25 March 2010

To fix, or not to fix. That is the question

I have said before (okay, maybe not out loud, but many times in my head) that I won't ever get a "fixie". I would love to race a track bike on a velodrome, but I have always associated fixed gear bikes with hipsters and bike messengers, and at times have not looked favorably on either one of those groups.

Recently I have been thinking, that having an inexpensive, simple bike that I can keep at my office for riding around downtown during lunch would be a great idea. I don't have the luxury of commuting to work by bike - simply because a 40 mile commute by bike each direction is occasionally doable, but certainly not practical, and driving part of the way - something that I have done in the past is too cost-prohibitive because of the extra gas I would use. I could use it to go to stores and places that are normally out of reach by walking during my hour lunch, and I would be able to get in a little riding most days.

So, I am thinking that an inexpensive, simple bike that I can keep locked up at my office would be just the ticket. Guess what bike fits that bill to a T? Yep, a fixie.

Many of the fixed-gear bikes you see around have been built up from old steel road bikes. Inexpensive? CheckJenson USA even offers a complete fixed-gear bike for $199!

With no derailleurs and only one gear. Fixed-gear bikes are mechanically simple. Check. (I will keep the brakes, I don't have anything to prove by doing skid-stops)

Keep it at my office? Check. I can lock it up either outside, or maybe even down in the "fitness center" (also commonly known as "where old, broken exercise equipment goes to die")

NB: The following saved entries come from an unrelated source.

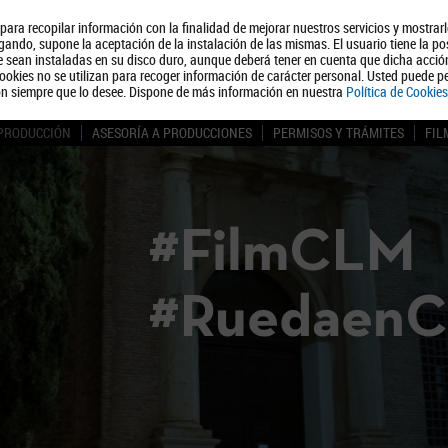
, para recopilar información con la finalidad de mejorar nuestros servicios y mostrar
Quiénes somos
Turismo
Polít
ando, supone la aceptación de la instalación de las mismas. El usuario tiene la po
ue sean instaladas en su disco duro, aunque deberá tener en cuenta que dicha acci
ookies no se utilizan para recoger información de carácter personal. Usted puede pe
ón siempre que lo desee. Dispone de más información en nuestra
Política de Cookies
 PRODUCCIÓN
ASESORÍA A PRODUCCIONES
PERMISOS Y TRÁMITES
FIL
#FilmCLM
#Ruedaen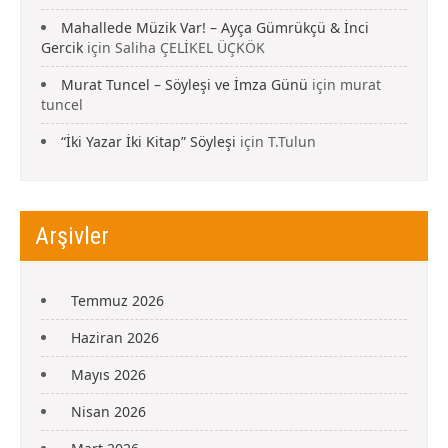
Mahallede Müzik Var! – Ayça Gümrükçü & İnci
Gercik
için
Saliha ÇELİKEL ÜÇKÖK
Murat Tuncel – Söyleşi ve İmza Günü
için
murat
tuncel
“İki Yazar İki Kitap” Söyleşi
için
T.Tulun
Arşivler
Temmuz 2026
Haziran 2026
Mayıs 2026
Nisan 2026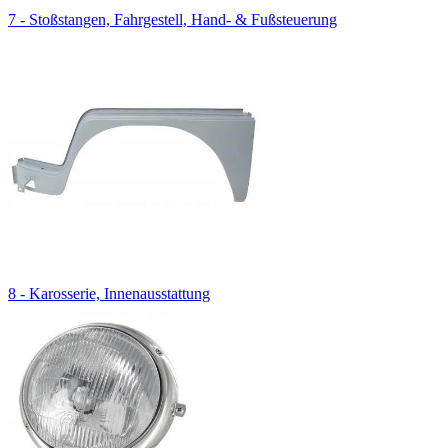
7 - Stoßstangen, Fahrgestell, Hand- & Fußsteuerung
8 - Karosserie, Innenausstattung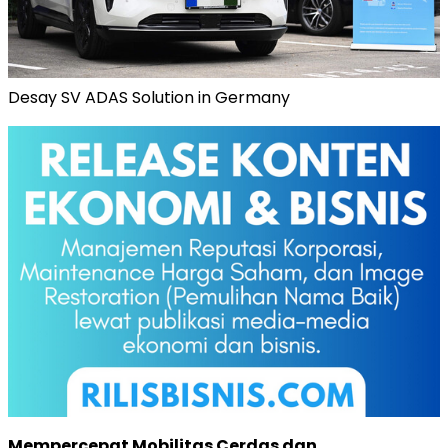
Desay SV ADAS Solution in Germany
Mempercepat Mobilitas Cerdas dan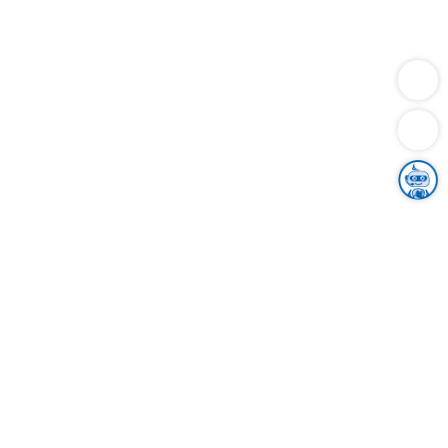
Dienstleistungen
Bauen
Lebensunterhalt & Soziales
Verkehr
Familie
Migration & Integration
Sicherheit & Ordnung
Wirtschaft
Gesundheit
Umwelt
Unsere Ämter
Landkreis & Verwaltung
Der Ortenaukreis
Gesundheit, Sicherheit & Soziales
Bildung
Zuwanderung
Ländlicher Raum
Klimaschutz
Tourismus
Bekanntmachungen
Gleichstellung von Frauen und Männern
Grenzüberschreitende Zusammenarbeit
Kreistag
Kreistagsinformationssystem
Kreisrecht
Kreistagswahl
Karriere
Stellenangebote
Eventkalender
Ausbildung
Studium
Praktikum
Freiwilligendienst
Unser Leitbild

So, I now want a fixie. Maybe I can get one for my birthday...


Jake Spurlock said...

I'm with 100% about wanting a fixie bad... I can't tell if I want the $150 walmart special, $200 from Jenson, or find an old one, and build it myself.


Yokota Fritz said...

Now that fixies are no longer hip, I think it's completely reasonable :-)

Don't get the Walmart one -- cheap fixies are painful to ride, about like riding a Walmart mountain bike.

I'm not too sure the SE Draft on sale @ Jenson is much better. It'll get your around, but hi ten frame & junk parts = not fun to ride.

Bikes Direct has Cromoly fixed bikes starting at under $300.

Plan B: convert an 80s Cromoly road bike to fixed isn't difficult. Remove shifters and derailleurs, replace the rear wheel, maybe cold set the rear triangle and you're done.